None of the bozos who require purity tests in liberal and leftwing circles are anywhere remotely as powerful or as influential as the fanatical psychopaths who both fund and staff the conservative think tanks. Nor are they likely to become influential anytime in the forseeable future. I can't think of even a moderately liberal group, let alone a genuinely leftwing group, that funnels staff that have been ideologically vetted into the government at anything close to the level at which the AEI and the Federalist Society pack presidential administrations with the politically correct. Nor does any liberal-leaning group - say, CEIP or CAP - require anything close to the purity of ideology the right does. It's very simple:

The politically correct are conservatives. The politically correct are rightwingers. The politically correct are the teabaggers. The politically correct are Republicans.


They are not "fanatical psychopaths" (o.k., maybe fanatical fits). These folks act on behalf of their own financial and/or ideological interests, however damning they may be to the middle class. But there is a strong, and much under-reported, element of political correctness in Republican circles.

In the wake of Majority Leader Harry Reid's controversial comment about candidate Barack Obama, in January The New Republic's Jonathan Chait made a similar point. He noted

Last weekend began with Michael Steele, chairman of the Republican National Committee, clinging to his job primarily via implicit racial blackmail. Steele’s tenure has consisted of a string of gaffes and managerial blunders, but Republicans had concluded that his color made him un-fireable. “You’re not going to dump the first African American chairman,” an influential party strategist told Politico, “That’s the only reason....”

.... the immediate Republican response to Obama has been to find their own black guy. In 2004, the Illinois GOP imported lunatic Alan Keyes from Maryland to run for Senate, on the apparent assumption that another African American could neutralize Obama’s strength. In 2009, they elevated the buffoonish Steele to party chairman, where he has proven a regular source of embarrassment. (Incidentally, why are such a high proportion of black Republicans in elected life crazy? Is it because the party’s demand for ideologically qualified African Americans so outstrips the supply? I’m open to alternative explanations.) The post-election Bobby Jindal wave and the current Marco Rubio wave--Mike Huckabee: “He is our Barack Obama but with substance”--represent ethnic variants of the we-need-our-own-black-guy strategy.

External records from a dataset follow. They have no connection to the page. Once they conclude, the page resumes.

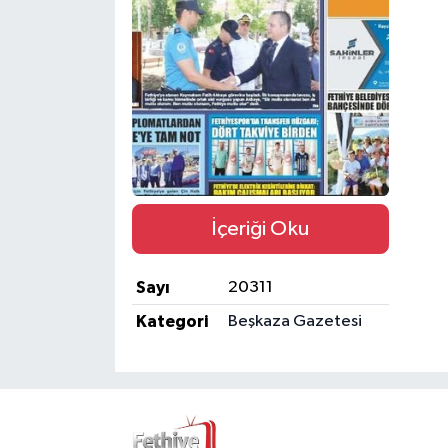
Turizm
İçeriği Oku
Sayı
20311
Kategori
Beşkaza Gazetesi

The campaign to whip up faux racial outrage at Reid likewise shows a party clumsily attempting to mimic what it considers a devastatingly effective tactic.


Conceding that Democratic racialism represents... an opposition to racism taken to excesses of hypersensitivity," Chait maintained "Republican racialism is an attempt to mimic Democratic racialism without first having any grasp of the original sentiment underlying it- a parodic replica of the original thing, like a person who decides to convert to Judaism by studying Madonna."

Though not identical, these two strains of GOP thought are a variant of the dreaded "political correctness." Republicans have a problem with race, and it's not primarily racism but rather an awkward attempt to convince minorities and independents that they, too, embrace ethnic heterogeneity. And if the present-day GOP sometimes appears to be short of ethnic diversity, we learned from the health care debate that it increasingly shuns intellectual diversity, a state of affairs which has now ensnared David Frum.